Capítulo 39
En multimedia: Shaman's Harvest - A longer view.
Shon y Siloh terminaron. Las escuché discutir hacía un par de minutos; la sensación en mi pecho era la misma que cuando estaba confundida por las mañanas, antes de ir a clases. Mientras caminaba por el patio de mi edificio, le envié un mensaje a Sam para pedirle que me recogiera.
Aún no había respondido. Así que me senté en una banca y abrí el libro que llevaba en las manos. Tenía un plan —no muy bueno—. Tras ver a Nash frente a su padre, me descubrí interesada en una cosa más sobre él: la razón por la que quería ser un chivo expiatorio en su relación padre-hijo.
Me hice a la idea de que a ninguno de mis seres queridos les resultaría coherente —o sana—, pero mi interior aún me exigía un par de explicaciones. No quise decirle a Siloh que me ausentaría toda la tarde, pero sí le dije a Shon que tendría que pedirle de vuelta Los Miserables. El humor de mi roommate decayó por obvias razones, de manera que se limitó a informarme que pasaría el resto del día en la biblioteca.
Sonreí ante la similitud de nuestras excusas; si me estresaba, muchas veces solía encerrarme en algún cubículo de la misma biblioteca: había paz en ese sitio —siempre que Nash no rondara los corredores.
Y desde que le había escuchado con Clarisa, ni siquiera me detuve a estudiar en ninguna de las mesas; tal vez por miedo, o quizás porque el olor de los libros me recordaba a él.
El auto que Sam conducía se aparcó en la acera, afuera de mi edificio. Antes de levantarme de la banca, y percibiendo un ligero temblor en mis rodillas, apreté Los Miserables entre mis dedos. Llevaba una bandolera colgada del hombro, donde había guardado mis objetos íntimos; pero no quería guardar el libro de Nash.

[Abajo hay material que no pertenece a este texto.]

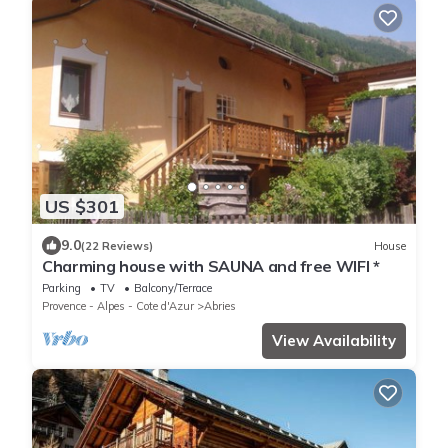
US $301
9.0
(22 Reviews)
House
Charming house with SAUNA and free WIFI *
Parking
TV
Balcony/Terrace
Provence - Alpes - Cote d'Azur
Abries
View Availability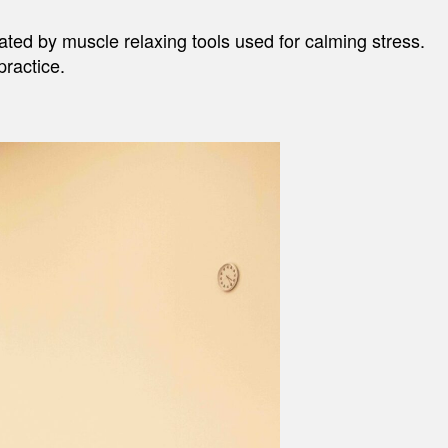
tated by muscle relaxing tools used for calming stress.
practice.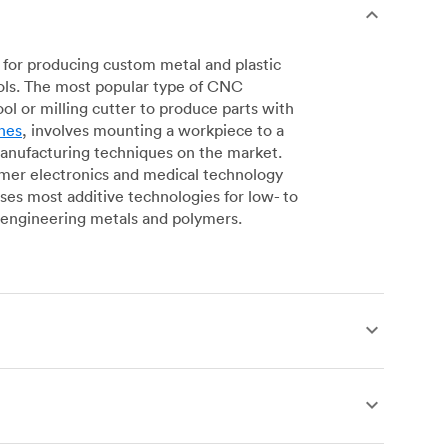
for producing custom metal and plastic
ols. The most popular type of CNC
l or milling cutter to produce parts with
nes
, involves mounting a workpiece to a
manufacturing techniques on the market.
sumer electronics and medical technology
s most additive technologies for low- to
engineering metals and polymers.
produce complex, robust custom metal and
simpler geometries. Live tooling is available
es for operations including parting, boring,
 a more affordable alternative to CNC milling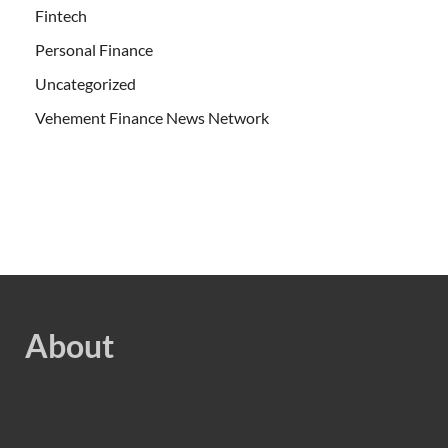
Fintech
Personal Finance
Uncategorized
Vehement Finance News Network
About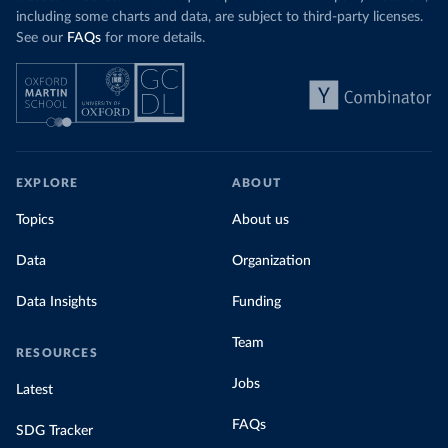
including some charts and data, are subject to third-party licenses.
See our
FAQs
for more details.
EXPLORE
ABOUT
Topics
About us
Data
Organization
Data Insights
Funding
Team
RESOURCES
Jobs
Latest
FAQs
SDG Tracker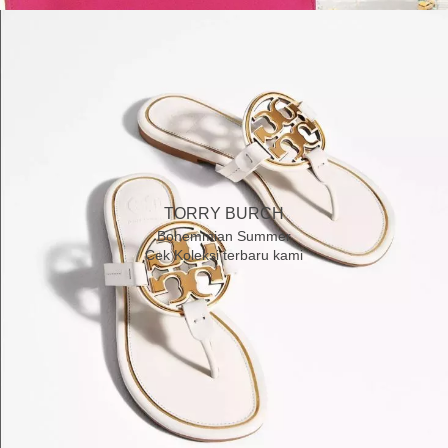
TORRY BURCH
Bohemmian Summer
Cek Koleksi terbaru kami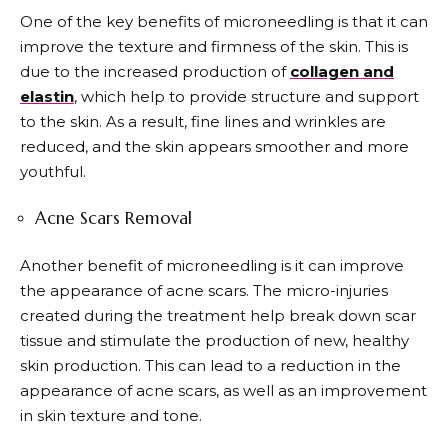
One of the key benefits of microneedling is that it can
improve the texture and firmness of the skin. This is
due to the increased production of
collagen and
elastin
, which help to provide structure and support
to the skin. As a result, fine lines and wrinkles are
reduced, and the skin appears smoother and more
youthful.
Acne Scars Removal
Another benefit of microneedling is it can improve
the appearance of acne scars. The micro-injuries
created during the treatment help break down scar
tissue and stimulate the production of new, healthy
skin production. This can lead to a reduction in the
appearance of acne scars, as well as an improvement
in skin texture and tone.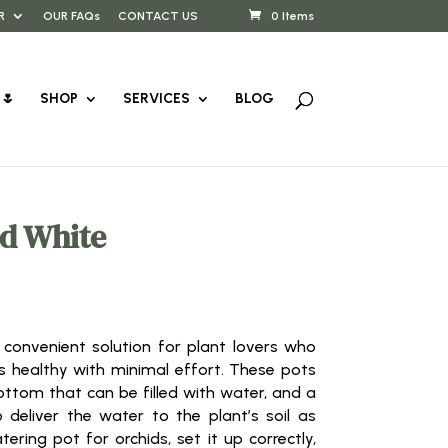
R
OUR FAQs
CONTACT US
0 Items
🌷
SHOP
SERVICES
BLOG
d White
 convenient solution for plant lovers who
s healthy with minimal effort. These pots
ottom that can be filled with water, and a
 deliver the water to the plant’s soil as
ering pot for orchids, set it up correctly,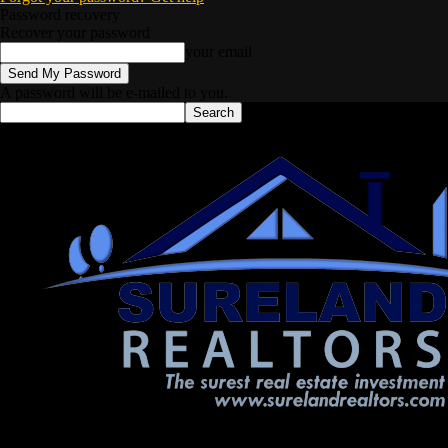
Password recovery
Recover your password
your email
A password will be e-mailed to you.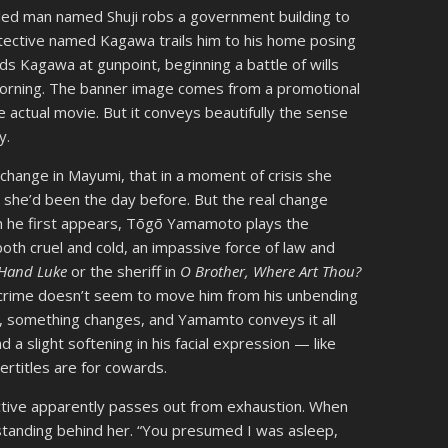
veled man named Shuji robs a government building to
detective named Kagawa trails him to his home posing
lds Kagawa at gunpoint, beginning a battle of wills
xt morning. The banner image comes from a promotional
he actual movie. But it conveys beautifully the sense
y.
 change in Mayumi, that in a moment of crisis she
n she’d been the day before. But the real change
 he first appears, Tōgō Yamamoto plays the
both cruel and cold, an impassive force of law and
 Hand Luke
or the sheriff in
O Brother, Where Art Thou?
 crime doesn’t seem to move him from his unbending
ht, something changes, and Yamamto conveys it all
 a slight softening in his facial expression — like
ertitles are for cowards.
ective apparently passes out from exhaustion. When
tanding behind her. “You presumed I was asleep,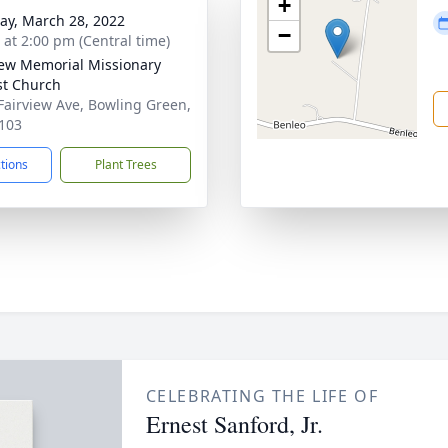
+
y, March 28, 2022
−
s at 2:00 pm (Central time)
iew Memorial Missionary
st Church
Fairview Ave, Bowling Green,
103
ctions
Plant Trees
CELEBRATING THE LIFE OF
Ernest Sanford, Jr.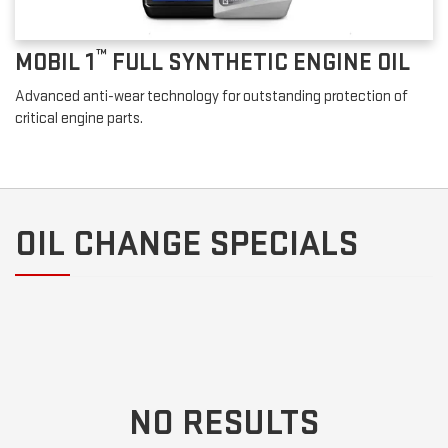
™
MOBIL 1
FULL SYNTHETIC ENGINE OIL
Advanced anti-wear technology for outstanding protection of
critical engine parts.
OIL CHANGE SPECIALS
NO RESULTS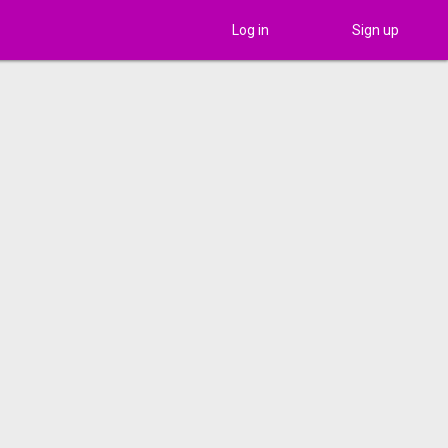
Log in
Sign up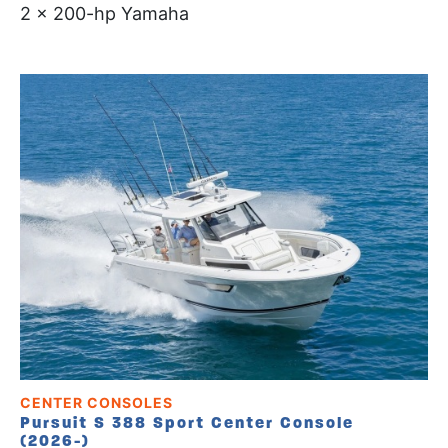
2 x 200-hp Yamaha
CENTER CONSOLES
Pursuit S 388 Sport Center Console
(2026-)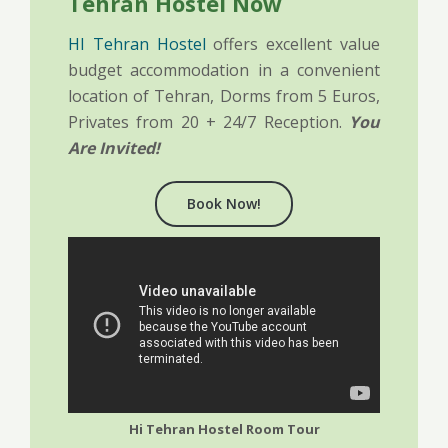
Tehran Hostel Now
HI Tehran Hostel
offers excellent value
budget accommodation in a convenient
location of Tehran, Dorms from 5 Euros,
Privates from 20 + 24/7 Reception.
You
Are Invited!
Book Now!
Hi Tehran Hostel Room Tour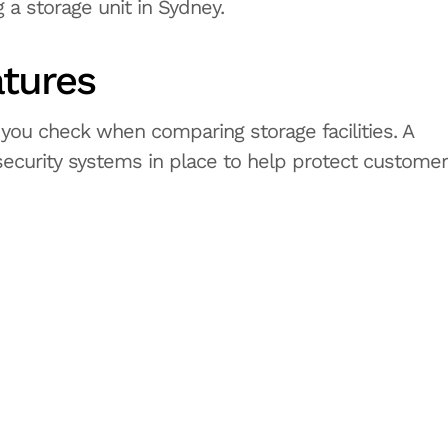
 a storage unit in Sydney.
atures
 you check when comparing storage facilities. A
 security systems in place to help protect customer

No se sentía como si fuera mío; el pretexto era que quería devolvérselo. Ahora solo se lo tenía que contar a Samuel Mason, cuyas intenciones para conmigo eran lo suficientemente claras como para necesitar —por mi parte— darle una explicación.
Él se bajó del coche al verme; se ajustó las solapas de la cazadora y, apenas estar frente a mí, se inclinó para besarme en la mejilla. Agaché la mirada al libro y él siguió la dirección, confuso.
Alzó una ceja al encontrar el título...
—No sabía que te gustara Víctor Hugo —dijo y cruzó los brazos.
—No me gusta —acepté. Alcé el libro para repasar sus hojas; la textura de las tapas hizo que las yemas de mis dedos vibraran—. Quiero devolvérselo a su dueño. ¿Me llevas?
—¿Adónde? —preguntó él, siguiéndome hacia la puerta del pasajero. La abrió. Yo me quedé en mitad de él y la puerta y lo observé un par de segundos.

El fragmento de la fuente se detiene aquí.